---- THE DATA
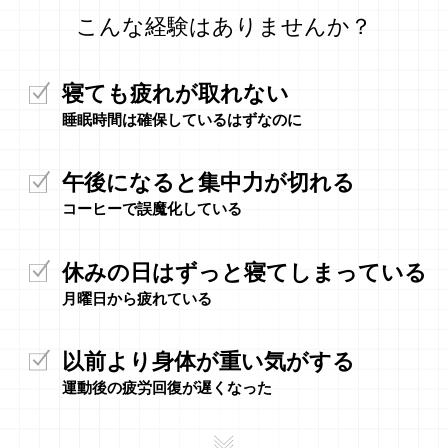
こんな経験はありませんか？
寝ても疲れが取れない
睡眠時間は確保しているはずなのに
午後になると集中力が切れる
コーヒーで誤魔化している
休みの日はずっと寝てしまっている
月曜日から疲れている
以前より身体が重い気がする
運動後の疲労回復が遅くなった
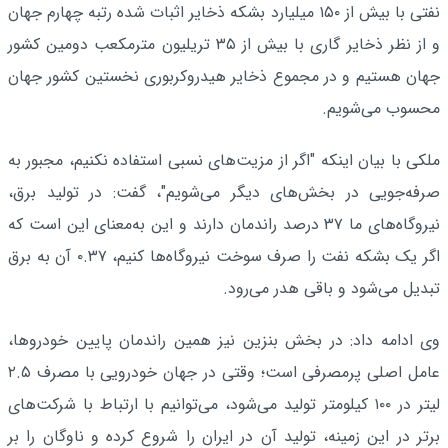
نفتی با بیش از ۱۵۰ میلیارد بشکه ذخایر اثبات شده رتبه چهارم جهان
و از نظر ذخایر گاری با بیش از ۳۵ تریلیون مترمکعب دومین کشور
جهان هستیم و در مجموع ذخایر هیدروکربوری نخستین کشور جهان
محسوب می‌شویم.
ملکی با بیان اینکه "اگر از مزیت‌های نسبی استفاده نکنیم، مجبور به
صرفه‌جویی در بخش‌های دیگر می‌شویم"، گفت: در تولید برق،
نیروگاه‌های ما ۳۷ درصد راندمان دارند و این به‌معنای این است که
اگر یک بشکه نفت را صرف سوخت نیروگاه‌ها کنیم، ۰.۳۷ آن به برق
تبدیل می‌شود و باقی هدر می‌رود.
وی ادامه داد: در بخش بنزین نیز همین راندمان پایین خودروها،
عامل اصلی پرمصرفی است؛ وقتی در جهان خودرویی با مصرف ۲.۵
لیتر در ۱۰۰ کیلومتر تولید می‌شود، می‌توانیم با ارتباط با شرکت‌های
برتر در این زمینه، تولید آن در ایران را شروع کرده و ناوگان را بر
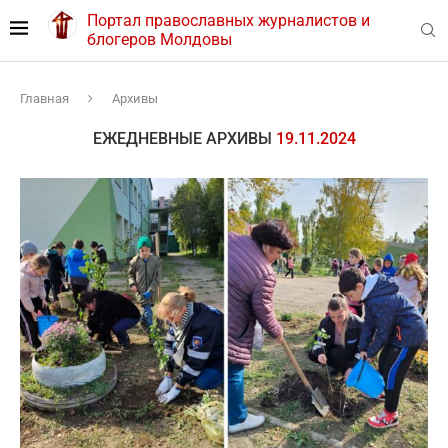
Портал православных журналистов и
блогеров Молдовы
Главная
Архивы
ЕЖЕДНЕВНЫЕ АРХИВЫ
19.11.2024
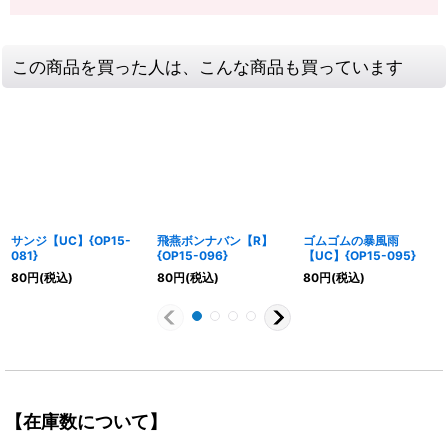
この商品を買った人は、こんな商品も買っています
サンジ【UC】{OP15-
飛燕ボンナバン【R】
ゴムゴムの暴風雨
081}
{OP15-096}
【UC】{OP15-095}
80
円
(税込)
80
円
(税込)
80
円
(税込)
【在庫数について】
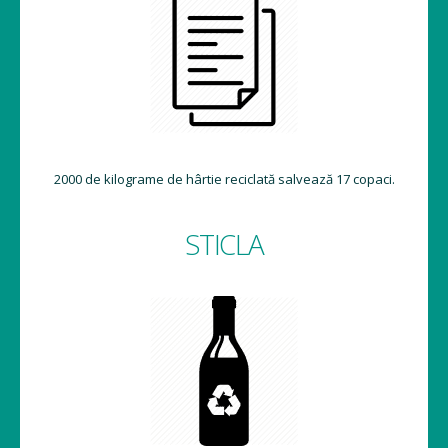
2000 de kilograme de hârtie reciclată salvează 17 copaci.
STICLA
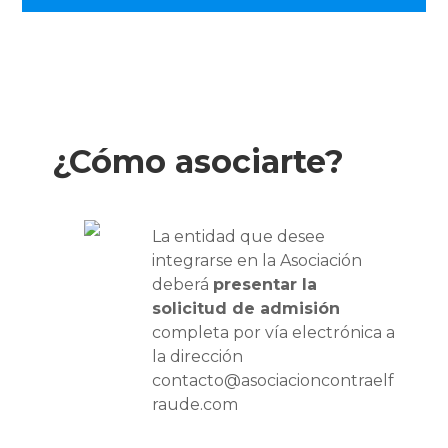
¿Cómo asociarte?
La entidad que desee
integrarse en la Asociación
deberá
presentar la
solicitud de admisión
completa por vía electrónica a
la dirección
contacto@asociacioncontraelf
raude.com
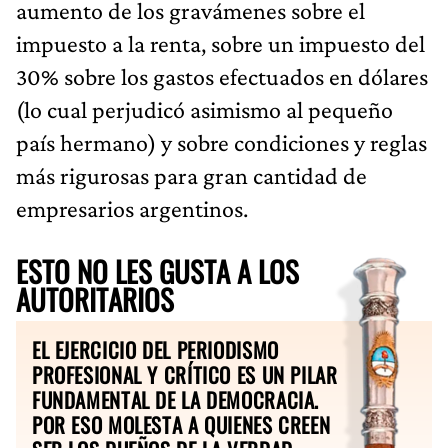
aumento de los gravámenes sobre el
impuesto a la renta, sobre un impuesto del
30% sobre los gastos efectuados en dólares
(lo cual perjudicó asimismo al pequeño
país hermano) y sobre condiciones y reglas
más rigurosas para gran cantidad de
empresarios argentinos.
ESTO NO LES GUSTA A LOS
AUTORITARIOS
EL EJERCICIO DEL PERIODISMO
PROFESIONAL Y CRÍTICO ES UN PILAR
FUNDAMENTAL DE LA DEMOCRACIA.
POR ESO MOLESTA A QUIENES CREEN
--------
---- THE DATA
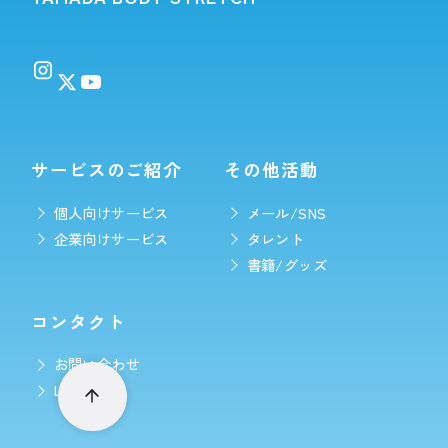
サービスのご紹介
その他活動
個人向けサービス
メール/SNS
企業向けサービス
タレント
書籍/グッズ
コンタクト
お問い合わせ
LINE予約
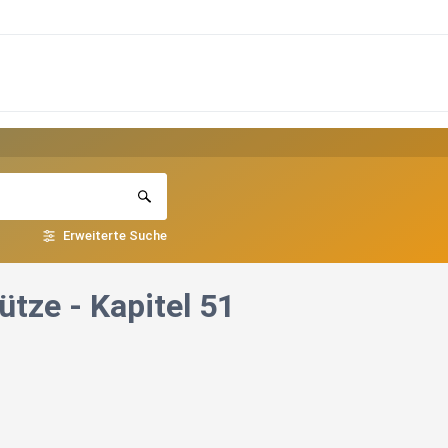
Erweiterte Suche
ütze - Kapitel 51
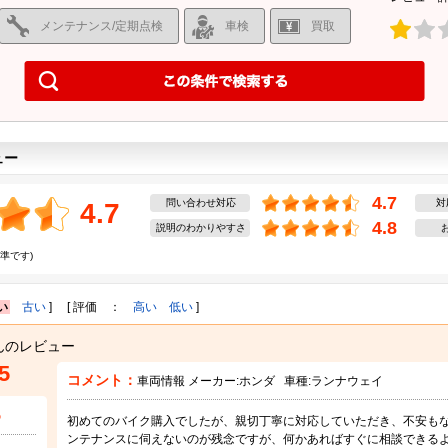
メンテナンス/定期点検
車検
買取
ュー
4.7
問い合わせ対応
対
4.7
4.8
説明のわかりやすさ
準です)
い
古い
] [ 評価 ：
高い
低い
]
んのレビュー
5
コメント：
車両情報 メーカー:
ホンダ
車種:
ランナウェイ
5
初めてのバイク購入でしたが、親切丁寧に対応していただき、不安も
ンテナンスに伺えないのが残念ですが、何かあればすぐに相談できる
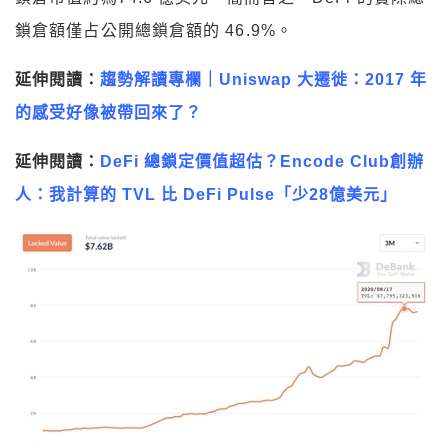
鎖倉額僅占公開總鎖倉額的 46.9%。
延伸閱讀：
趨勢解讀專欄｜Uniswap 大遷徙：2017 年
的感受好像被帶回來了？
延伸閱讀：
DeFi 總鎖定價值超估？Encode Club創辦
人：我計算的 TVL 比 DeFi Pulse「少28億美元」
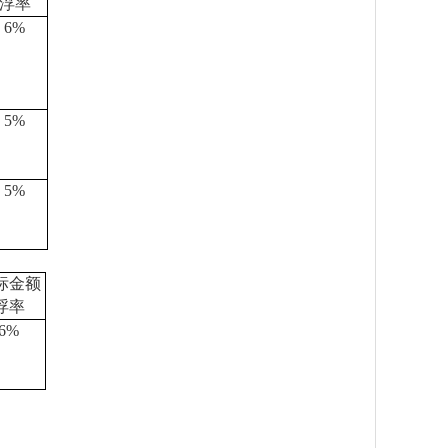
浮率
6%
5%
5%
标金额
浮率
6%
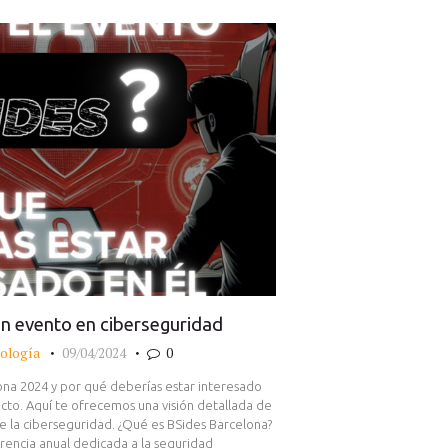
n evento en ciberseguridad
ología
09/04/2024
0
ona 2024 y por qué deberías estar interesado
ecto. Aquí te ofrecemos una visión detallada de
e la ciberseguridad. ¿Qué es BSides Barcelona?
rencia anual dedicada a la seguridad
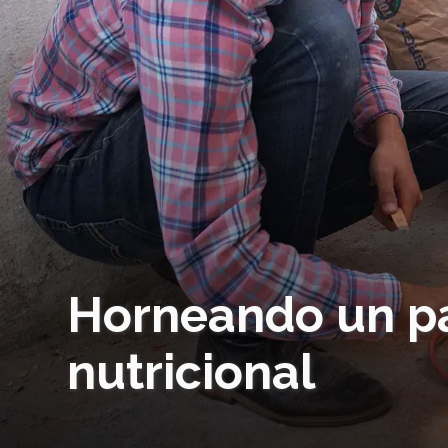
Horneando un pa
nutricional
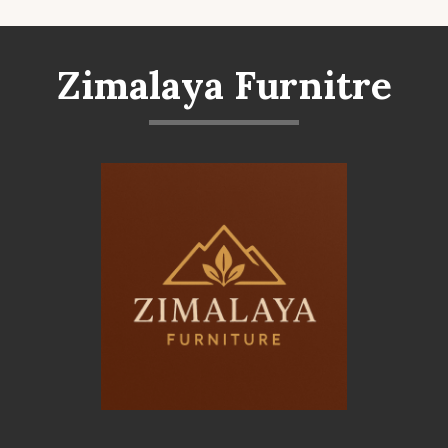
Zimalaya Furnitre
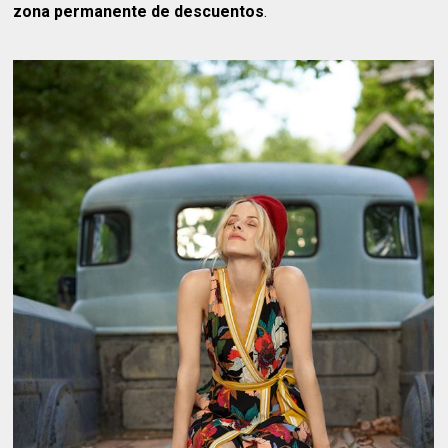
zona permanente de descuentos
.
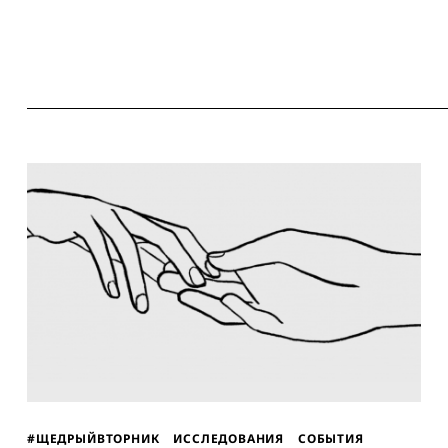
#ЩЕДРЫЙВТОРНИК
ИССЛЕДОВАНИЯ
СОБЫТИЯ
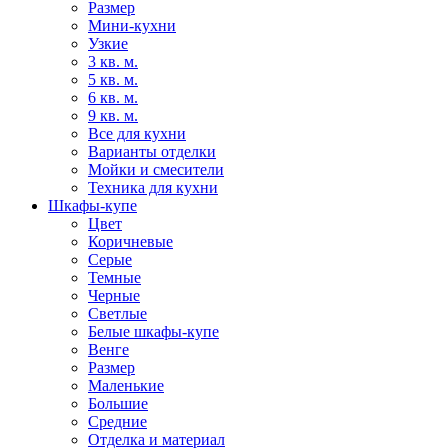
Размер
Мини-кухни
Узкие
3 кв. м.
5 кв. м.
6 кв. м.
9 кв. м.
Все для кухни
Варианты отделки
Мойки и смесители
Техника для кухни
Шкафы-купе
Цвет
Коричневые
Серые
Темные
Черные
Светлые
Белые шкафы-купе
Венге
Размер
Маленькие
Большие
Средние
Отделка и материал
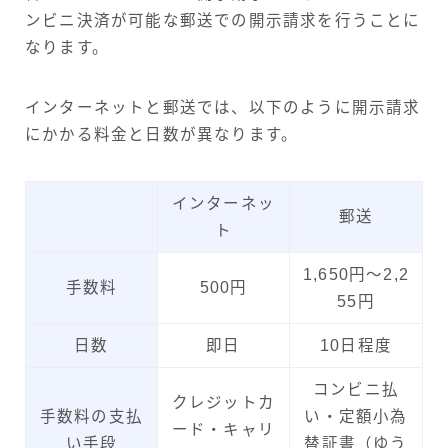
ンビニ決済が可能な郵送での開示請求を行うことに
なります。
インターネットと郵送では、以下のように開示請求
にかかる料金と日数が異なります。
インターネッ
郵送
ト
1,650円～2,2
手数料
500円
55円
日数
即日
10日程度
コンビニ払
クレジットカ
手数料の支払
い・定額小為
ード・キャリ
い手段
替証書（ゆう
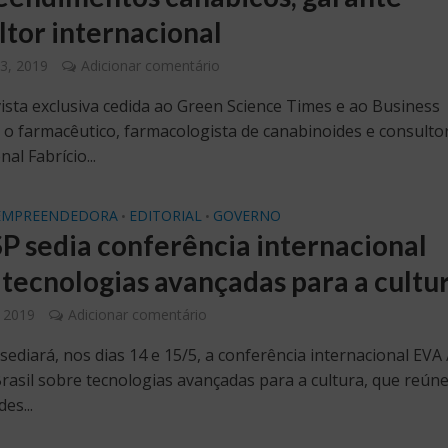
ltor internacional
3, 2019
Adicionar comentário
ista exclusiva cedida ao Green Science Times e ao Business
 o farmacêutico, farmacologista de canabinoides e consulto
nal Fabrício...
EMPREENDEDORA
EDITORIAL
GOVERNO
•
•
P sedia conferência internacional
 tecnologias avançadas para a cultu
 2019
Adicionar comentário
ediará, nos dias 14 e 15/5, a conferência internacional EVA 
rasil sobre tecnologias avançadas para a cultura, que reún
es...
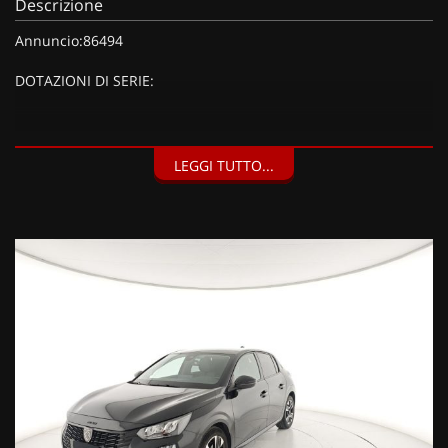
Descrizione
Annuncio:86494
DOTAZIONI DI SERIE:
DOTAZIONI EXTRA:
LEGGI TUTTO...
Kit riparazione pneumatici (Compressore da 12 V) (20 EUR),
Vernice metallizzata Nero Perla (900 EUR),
--------
TASK DETAILS: Starting at the line containing "こんな経験はありませんか？" and stopping at the line containing "30% sobre los gastos efectuados en dólares", output every line above exactly, both ends included, with pictures omitted.

WRITTEN SOLUTION:
こんな経験はありませんか？
寝ても疲れが取れない
睡眠時間は確保しているはずなのに
午後になると集中力が切れる
コーヒーで誤魔化している
休みの日はずっと寝てしまっている
月曜日から疲れている
以前より身体が重い気がする
運動後の疲労回復が遅くなった
نفتی با بیش از ۱۵۰ میلیارد بشکه ذخایر اثبات شده رتبه چهارم جهان
و از نظر ذخایر گاری با بیش از ۳۵ تریلیون مترمکعب دومین کشور
جهان هستیم و در مجموع ذخایر هیدروکربوری نخستین کشور جهان
محسوب می‌شویم.
ملکی با بیان اینکه "اگر از مزیت‌های نسبی استفاده نکنیم، مجبور به
صرفه‌جویی در بخش‌های دیگر می‌شویم"، گفت: در تولید برق،
نیروگاه‌های ما ۳۷ درصد راندمان دارند و این به‌معنای این است که
اگر یک بشکه نفت را صرف سوخت نیروگاه‌ها کنیم، ۰.۳۷ آن به برق
تبدیل می‌شود و باقی هدر می‌رود.
وی ادامه داد: در بخش بنزین نیز همین راندمان پایین خودروها،
عامل اصلی پرمصرفی است؛ وقتی در جهان خودرویی با مصرف ۲.۵
لیتر در ۱۰۰ کیلومتر تولید می‌شود، می‌توانیم با ارتباط با شرکت‌های
برتر در این زمینه، تولید آن در ایران را شروع کرده و ناوگان را بر
Портал православных журналистов и
блогеров Молдовы
Главная
Архивы
ЕЖЕДНЕВНЫЕ АРХИВЫ
19.11.2024
この商品を買った人は、こんな商品も買っています
サンジ【UC】{OP15-
飛燕ボンナバン【R】
ゴムゴムの暴風雨
081}
{OP15-096}
【UC】{OP15-095}
80
円
(税込)
80
円
(税込)
80
円
(税込)
【在庫数について】
2000 de kilograme de hârtie reciclată salvează 17 copaci.
STICLA
¿Cómo asociarte?
La entidad que desee
integrarse en la Asociación
deberá
presentar la
solicitud de admisión
completa por vía electrónica a
la dirección
contacto@asociacioncontraelf
raude.com
aumento de los gravámenes sobre el
impuesto a la renta, sobre un impuesto del
30% sobre los gastos efectuados en dólares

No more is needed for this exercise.